23rd November 2017Budget 2017 highlights

But that quirk aside, it’s unlikely to be one for the history books.

Constrained by an increasingly fragile economy, Mr Hammond’s scope for tax giveaways was always going to be limited.

In the event, his Budget speech was studded with investment announcements in infrastructure, education and the NHS, and quickly put paid to any hopes of big tax cuts.

CORPORATE TAX

Instead, there were a series of tax rises for business – albeit ones whose impact won’t be felt immediately.

The Chancellor may have left Britain’s totemic headline rate of Corporation Tax unchanged, but he also unveiled a slow-motion double-whammy that will hit many businesses hard.

The changes to the way Business Rates are increased are a classic sucker punch. Initially, businesses will see their rates rise more slowly, but before long they’ll be paying more as revaluations will happen every three years rather than every five.

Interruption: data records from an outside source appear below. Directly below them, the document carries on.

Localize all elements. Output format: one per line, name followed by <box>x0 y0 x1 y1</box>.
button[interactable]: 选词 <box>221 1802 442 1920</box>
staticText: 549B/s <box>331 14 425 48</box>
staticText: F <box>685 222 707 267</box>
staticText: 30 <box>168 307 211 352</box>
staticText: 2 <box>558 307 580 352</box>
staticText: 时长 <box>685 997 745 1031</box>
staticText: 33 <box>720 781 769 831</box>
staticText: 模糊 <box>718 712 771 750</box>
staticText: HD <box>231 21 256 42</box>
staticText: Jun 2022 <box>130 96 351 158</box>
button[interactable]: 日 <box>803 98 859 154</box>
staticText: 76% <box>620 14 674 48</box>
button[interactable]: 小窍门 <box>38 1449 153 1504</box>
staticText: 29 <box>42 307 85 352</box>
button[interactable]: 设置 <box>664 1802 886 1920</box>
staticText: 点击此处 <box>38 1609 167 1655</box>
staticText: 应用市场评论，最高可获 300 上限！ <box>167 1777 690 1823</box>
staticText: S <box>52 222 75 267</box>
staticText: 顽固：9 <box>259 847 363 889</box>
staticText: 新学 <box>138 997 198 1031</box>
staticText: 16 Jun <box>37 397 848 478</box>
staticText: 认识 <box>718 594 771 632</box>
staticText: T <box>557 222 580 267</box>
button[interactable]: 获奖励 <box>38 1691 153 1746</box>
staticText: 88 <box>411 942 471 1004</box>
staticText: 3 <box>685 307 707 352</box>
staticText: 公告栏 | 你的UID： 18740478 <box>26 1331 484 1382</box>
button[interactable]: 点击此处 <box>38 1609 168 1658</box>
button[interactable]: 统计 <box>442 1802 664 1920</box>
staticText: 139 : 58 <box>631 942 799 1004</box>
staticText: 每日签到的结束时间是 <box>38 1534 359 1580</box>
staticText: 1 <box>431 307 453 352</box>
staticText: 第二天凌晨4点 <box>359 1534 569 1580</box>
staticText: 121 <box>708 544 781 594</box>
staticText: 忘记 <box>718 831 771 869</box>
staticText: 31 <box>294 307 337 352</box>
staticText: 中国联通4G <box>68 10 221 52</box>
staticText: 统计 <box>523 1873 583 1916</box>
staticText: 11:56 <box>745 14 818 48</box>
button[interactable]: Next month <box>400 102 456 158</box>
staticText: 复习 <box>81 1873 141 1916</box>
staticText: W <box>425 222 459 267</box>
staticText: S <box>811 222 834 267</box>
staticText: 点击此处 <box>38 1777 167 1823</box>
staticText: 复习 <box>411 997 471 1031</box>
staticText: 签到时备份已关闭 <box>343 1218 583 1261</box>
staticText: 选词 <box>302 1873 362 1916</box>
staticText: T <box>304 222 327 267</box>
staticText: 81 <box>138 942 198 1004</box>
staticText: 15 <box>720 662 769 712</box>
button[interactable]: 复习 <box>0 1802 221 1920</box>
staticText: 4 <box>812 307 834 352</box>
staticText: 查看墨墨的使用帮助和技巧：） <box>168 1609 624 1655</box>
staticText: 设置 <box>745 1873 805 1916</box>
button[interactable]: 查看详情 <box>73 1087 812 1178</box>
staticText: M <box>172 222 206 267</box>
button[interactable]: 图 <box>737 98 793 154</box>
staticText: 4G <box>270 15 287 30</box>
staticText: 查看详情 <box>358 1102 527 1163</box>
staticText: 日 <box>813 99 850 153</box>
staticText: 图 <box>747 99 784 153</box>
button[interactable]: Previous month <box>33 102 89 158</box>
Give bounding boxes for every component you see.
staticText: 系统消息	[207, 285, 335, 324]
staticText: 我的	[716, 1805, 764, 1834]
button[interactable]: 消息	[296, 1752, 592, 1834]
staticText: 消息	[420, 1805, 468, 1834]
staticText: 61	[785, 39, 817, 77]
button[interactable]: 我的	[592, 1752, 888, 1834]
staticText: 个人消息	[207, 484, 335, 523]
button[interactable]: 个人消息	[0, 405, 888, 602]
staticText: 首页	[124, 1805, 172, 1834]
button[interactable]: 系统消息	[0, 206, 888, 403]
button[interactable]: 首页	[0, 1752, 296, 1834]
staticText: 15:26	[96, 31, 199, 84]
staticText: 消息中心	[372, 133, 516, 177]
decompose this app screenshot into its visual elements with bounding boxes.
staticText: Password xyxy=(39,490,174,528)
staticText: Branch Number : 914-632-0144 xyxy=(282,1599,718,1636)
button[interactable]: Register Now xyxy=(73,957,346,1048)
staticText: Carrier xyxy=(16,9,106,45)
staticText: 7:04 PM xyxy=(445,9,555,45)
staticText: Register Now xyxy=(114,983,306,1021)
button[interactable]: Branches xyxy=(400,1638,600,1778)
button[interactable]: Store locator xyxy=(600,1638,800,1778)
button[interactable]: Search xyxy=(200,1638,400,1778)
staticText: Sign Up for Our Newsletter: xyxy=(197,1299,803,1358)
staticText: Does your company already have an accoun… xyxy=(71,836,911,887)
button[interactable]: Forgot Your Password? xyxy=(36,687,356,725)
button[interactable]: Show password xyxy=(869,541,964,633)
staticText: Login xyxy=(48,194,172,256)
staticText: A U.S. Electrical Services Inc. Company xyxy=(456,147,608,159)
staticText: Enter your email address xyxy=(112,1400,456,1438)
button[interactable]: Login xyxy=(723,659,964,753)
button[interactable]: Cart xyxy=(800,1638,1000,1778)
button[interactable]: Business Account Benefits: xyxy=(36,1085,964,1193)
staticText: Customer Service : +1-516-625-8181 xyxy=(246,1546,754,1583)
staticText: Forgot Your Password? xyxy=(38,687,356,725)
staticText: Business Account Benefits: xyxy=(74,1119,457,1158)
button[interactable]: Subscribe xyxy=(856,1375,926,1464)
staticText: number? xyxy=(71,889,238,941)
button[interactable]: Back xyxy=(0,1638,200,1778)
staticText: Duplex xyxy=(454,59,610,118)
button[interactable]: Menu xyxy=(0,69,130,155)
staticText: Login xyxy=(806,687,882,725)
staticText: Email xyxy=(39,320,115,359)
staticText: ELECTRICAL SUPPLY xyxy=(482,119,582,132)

Likewise, the changes to the way Corporation Tax is charged on capital gains will prove a long-term cash cow for the Treasury. From January, businesses will no longer be able to deduct the influence of inflation from their capital gains, driving up their Corporation Tax liability and hitting property companies especially hard.

The move to make online marketplaces jointly liable for VAT with sellers sounds like a good way to clamp down on VAT evasion, but it’s likely to be challenged hard by the big beasts of the e-commerce world. In the short-term, the biggest winners from this plan will be eBay and Amazon’s lawyers rather than the Treasury.

Ironically, the biggest tax grab of all didn’t even get a mention in the Chancellor’s speech – it was a consultation buried on the Treasury’s website. The plan to level the Capital Gains Tax playing field for foreign owners of UK property could net the government hundreds of millions in extra tax.

At present, foreign investors in British commercial property are exempt from CGT, so the plan to end this exemption has the rare distinction of being a huge money-spinner for the government but which won’t hurt UK voters. From the Chancellor’s point of view, this makes it a near-perfect policy.

PERSONAL AND PROPERTY TAX

Modest increases to the tax-free personal allowance (which will rise to £11,850 from next April) and the higher-rate tax threshold (which is rising to £46,350) were in line with inflation and have understandably failed to garner headlines.

By contrast the Chancellor’s abolition of Stamp Duty for people buying their first home – up to the value of £300,000 – was a Budget box office smash.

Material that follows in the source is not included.